Only the lines from the start of the data through the line with "Mitglied der Jury." belong in the copy. Restate them word for word, minus the pictures.

___ Material to process ___

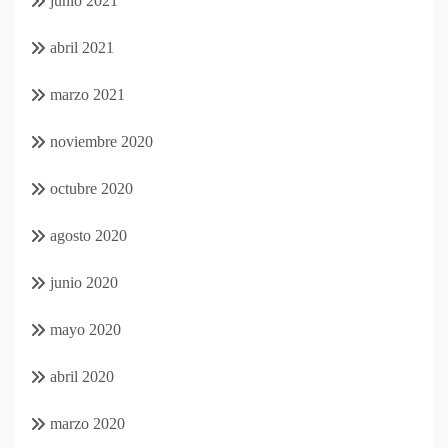
junio 2021
abril 2021
marzo 2021
noviembre 2020
octubre 2020
agosto 2020
junio 2020
mayo 2020
abril 2020
marzo 2020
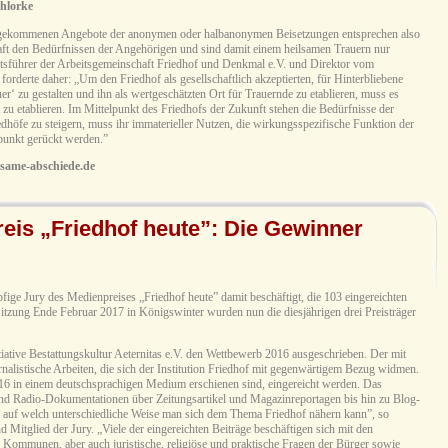
ufgekommenen Angebote der anonymen oder halbanonymen Beisetzungen entsprechen also
haft den Bedürfnissen der Angehörigen und sind damit einem heilsamen Trauern nur
ftsführer der Arbeitsgemeinschaft Friedhof und Denkmal e.V. und Direktor vom
forderte daher: „Um den Friedhof als gesellschaftlich akzeptierten, für Hinterbliebene
r‘ zu gestalten und ihn als wertgeschätzten Ort für Trauernde zu etablieren, muss es
 zu etablieren. Im Mittelpunkt des Friedhofs der Zukunft stehen die Bedürfnisse der
dhöfe zu steigern, muss ihr immaterieller Nutzen, die wirkungsspezifische Funktion der
lpunkt gerückt werden.”
lsame-abschiede.de
reis „Friedhof heute”: Die Gewinner
fige Jury des Medienpreises „Friedhof heute” damit beschäftigt, die 103 eingereichten
Sitzung Ende Februar 2017 in Königswinter wurden nun die diesjährigen drei Preisträger
itiative Bestattungskultur Aeternitas e.V. den Wettbewerb 2016 ausgeschrieben. Der mit
rnalistische Arbeiten, die sich der Institution Friedhof mit gegenwärtigem Bezug widmen.
16 in einem deutschsprachigen Medium erschienen sind, eingereicht werden. Das
nd Radio-Dokumentationen über Zeitungsartikel und Magazinreportagen bis hin zu Blog-
t, auf welch unterschiedliche Weise man sich dem Thema Friedhof nähern kann”, so
 Mitglied der Jury. „Viele der eingereichten Beiträge beschäftigen sich mit den
r Kommunen, aber auch juristische, religiöse und praktische Fragen der Bürger sowie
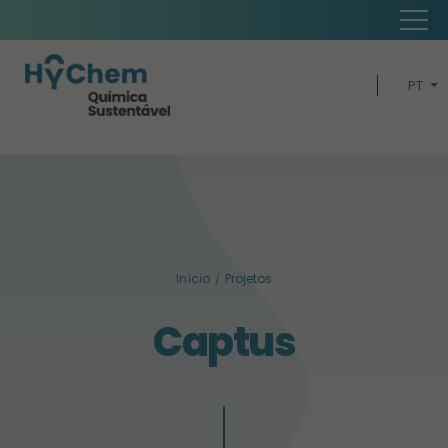
PT
EN
H
ECONOMI
BUSIN
Início
Projetos
SUSTENTABIL
Captus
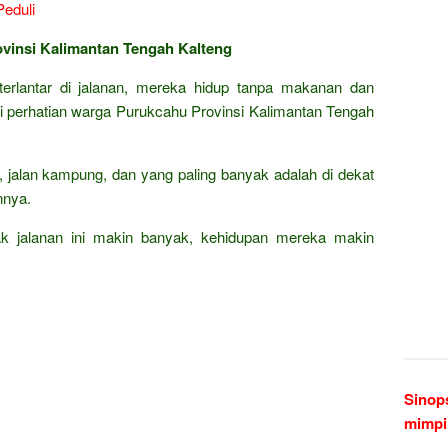
ovinsi Kalimantan Tengah Kalteng
terlantar di jalanan, mereka hidup tanpa makanan dan
di perhatian warga Purukcahu Provinsi Kalimantan Tengah
ar, jalan kampung, dan yang paling banyak adalah di dekat
nnya.
k jalanan ini makin banyak, kehidupan mereka makin
Sinop
mimpi 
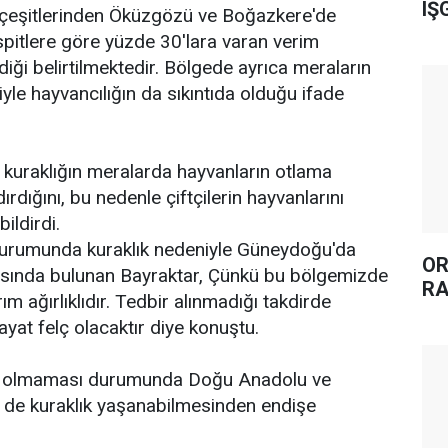
IŞ
çeşitlerinden Öküzgözü ve Boğazkere'de
spitlere göre yüzde 30'lara varan verim
iği belirtilmektedir. Bölgede ayrıca meraların
e hayvancılığın da sıkıntıda olduğu ifade
 kuraklığın meralarda hayvanların otlama
ırdığını, bu nedenle çiftçilerin hayvanlarını
ildirdi.
urumunda kuraklık nedeniyle Güneydoğu'da
OR
ısında bulunan Bayraktar, Çünkü bu bölgemizde
RA
ım ağırlıklıdır. Tedbir alınmadığı takdirde
at felç olacaktır diye konuştu.
ın olmaması durumunda Doğu Anadolu ve
 de kuraklık yaşanabilmesinden endişe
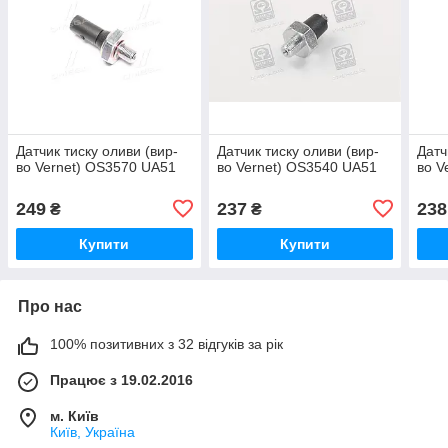
Датчик тиску оливи (вир-
Датчик тиску оливи (вир-
Датч
во Vernet) OS3570 UA51
во Vernet) OS3540 UA51
во V
249
237
238
₴
₴
Купити
Купити
Про нас
100% позитивних з 32 відгуків за рік
Працює з 19.02.2016
м. Київ
Київ, Україна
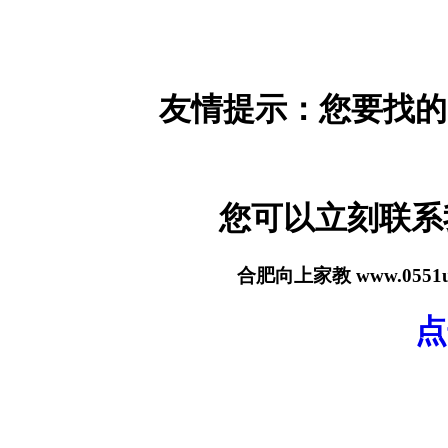
友情提示：您要找的
您可以立刻联
合肥向上家教 www.055
点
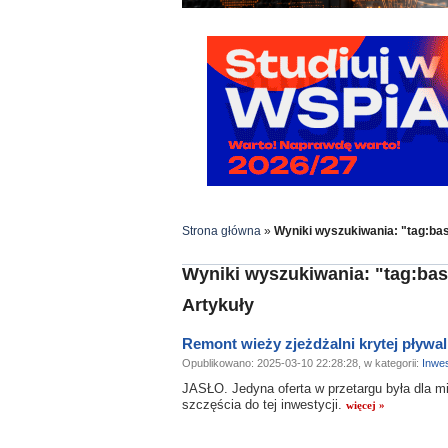
Strona główna
»
Wyniki wyszukiwania: "tag:ba
Wyniki wyszukiwania: "tag:ba
Artykuły
Remont wieży zjeżdżalni krytej pływal
Opublikowano: 2025-03-10 22:28:28, w kategorii:
Inwes
JASŁO. Jedyna oferta w przetargu była dla mi
szczęścia do tej inwestycji.
więcej »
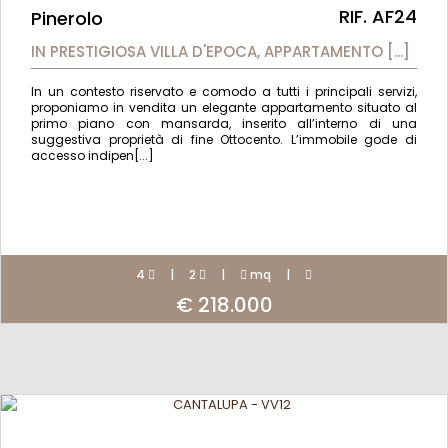
RIF. AF24
Pinerolo
IN PRESTIGIOSA VILLA D'EPOCA, APPARTAMENTO [...]
In un contesto riservato e comodo a tutti i principali servizi,
proponiamo in vendita un elegante appartamento situato al
primo piano con mansarda, inserito all’interno di una
suggestiva proprietà di fine Ottocento. L’immobile gode di
accesso indipen[...]
4
|
2
|
mq
|
€ 218.000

___

◆ Answer to this exercise:
junio 2021
abril 2021
marzo 2021
noviembre 2020
octubre 2020
agosto 2020
junio 2020
mayo 2020
abril 2020
marzo 2020
ufgekommenen Angebote der anonymen oder halbanonymen Beisetzungen entsprechen also
haft den Bedürfnissen der Angehörigen und sind damit einem heilsamen Trauern nur
ftsführer der Arbeitsgemeinschaft Friedhof und Denkmal e.V. und Direktor vom
forderte daher: „Um den Friedhof als gesellschaftlich akzeptierten, für Hinterbliebene
r‘ zu gestalten und ihn als wertgeschätzten Ort für Trauernde zu etablieren, muss es
 zu etablieren. Im Mittelpunkt des Friedhofs der Zukunft stehen die Bedürfnisse der
dhöfe zu steigern, muss ihr immaterieller Nutzen, die wirkungsspezifische Funktion der
lpunkt gerückt werden.”
lsame-abschiede.de
reis „Friedhof heute”: Die Gewinner
fige Jury des Medienpreises „Friedhof heute” damit beschäftigt, die 103 eingereichten
Sitzung Ende Februar 2017 in Königswinter wurden nun die diesjährigen drei Preisträger
itiative Bestattungskultur Aeternitas e.V. den Wettbewerb 2016 ausgeschrieben. Der mit
rnalistische Arbeiten, die sich der Institution Friedhof mit gegenwärtigem Bezug widmen.
16 in einem deutschsprachigen Medium erschienen sind, eingereicht werden. Das
nd Radio-Dokumentationen über Zeitungsartikel und Magazinreportagen bis hin zu Blog-
t, auf welch unterschiedliche Weise man sich dem Thema Friedhof nähern kann”, so
 Mitglied der Jury. „Viele der eingereichten Beiträge beschäftigen sich mit den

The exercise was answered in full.